Morning Stiffness (Now Now 😀) – You may wake up to enhanced muscle soreness with fibromyalgia, but you probably also feel more stiff than usual. The cause of these muscle symptoms is unknown, but warm water and gentle stretching usually help alleviate them. I can’t move much for an hour after awakening. Often I need a cup of tea and medication before I can go about my day. Sometimes I just have to get up and walk like I am made of cardboard in agony. Also amazing fun, lol

Muscle Knots, Cramping, Weakness – No matter how much you try to relax your muscles, they may feel tense. Many contain rope-like knots called my ofascial trigger points, making you more susceptible to muscle cramping and weakness.The pain of fibromyalgia may also be a source of muscle weakness. These are very similar to Motor Neuron Disease, I get this 24/7, my hamstrings, calf muscles are worse but anywhere we have muscles/tendons etc sufferer friends and I get pain a if there has been a partial tear in any given area, go to the hospital, get a scan, all good. Very hard to diagnose us, but they hooked me up to electrical nodes and made pain happen by pulling and pushing my muscles all over, it showed increased pain activity so proving the pain was there

Digestive Disorders – Constipation, diarrhoea, abdominal pain, gas and bloating, irritable bowel, and nausea are found in roughly 40 to 70% of fibromyalgia patients. Acid reflux and a slowed digestion are also common. If you take strong pain killers it’s important to take anti-acid tablets or you will ruin your insides badly.

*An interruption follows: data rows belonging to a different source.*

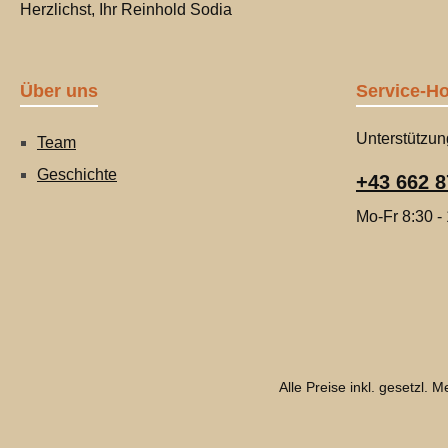
Herzlichst, Ihr Reinhold Sodia
Über uns
Service-Ho
Unterstützun
Team
Geschichte
+43 662 8
Mo-Fr 8:30 -
Alle Preise inkl. gesetzl. 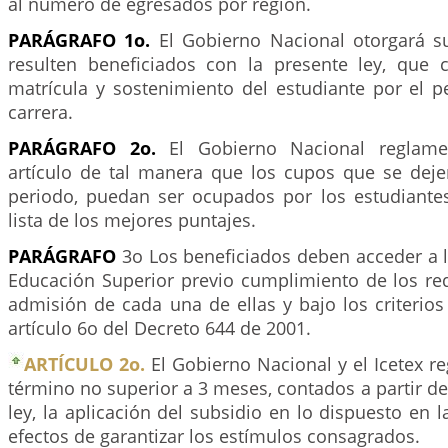
al número de egresados por región.
PARÁGRAFO 1o.
El Gobierno Nacional otorgará s
resulten beneficiados con la presente ley, que 
matrícula y sostenimiento del estudiante por el p
carrera.
PARÁGRAFO 2o.
El Gobierno Nacional reglamen
artículo de tal manera que los cupos que se dej
periodo, puedan ser ocupados por los estudiante
lista de los mejores puntajes.
PARÁGRAFO
3o Los beneficiados deben acceder a l
Educación Superior previo cumplimiento de los req
admisión de cada una de ellas y bajo los criterios
artículo 6o del Decreto 644 de 2001.
ARTÍCULO 2o.
El Gobierno Nacional y el Icetex r
término no superior a 3 meses, contados a partir de 
ley, la aplicación del subsidio en lo dispuesto en l
efectos de garantizar los estímulos consagrados.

Headaches/Migraines – Recurrent tension headaches or migraines are present in 50 to 70% of fibromyalgia patients. Headache symptoms are usually rated as severe, occur at least two times per week, and often have a migraine component. This head pain is partly due to trigger points in the shoulder, neck, and head muscles. I get thumping headaches daily and medication does very little, laying down in bed can be the only treatment

Balance Problems – Balance confidence is greatly reduced in people with fibromyalgia. Walking patterns are altered and the odds of falling are increased. I have feel a few times now, once I slipped and knocked myself out in the hall, woke up in Dunfermline Hospital, great fun! lol

Itchy/Burning Skin – Your skin may look normal or it may have itchy red bumps similar to hives. Burning pain, similar to a bad sunburn, is also common in fibromyalgia patients. I personally get ‘Burnt Skin Syndrome’ where it feels like you are in an oven

Other Strange Symptoms? – Do bright lights, sounds, or odours bother you? These symptoms could be part of your fibromyalgia. Learn more by reading our article, “Is Sensory Overload Part of Your Fibromyalgia?”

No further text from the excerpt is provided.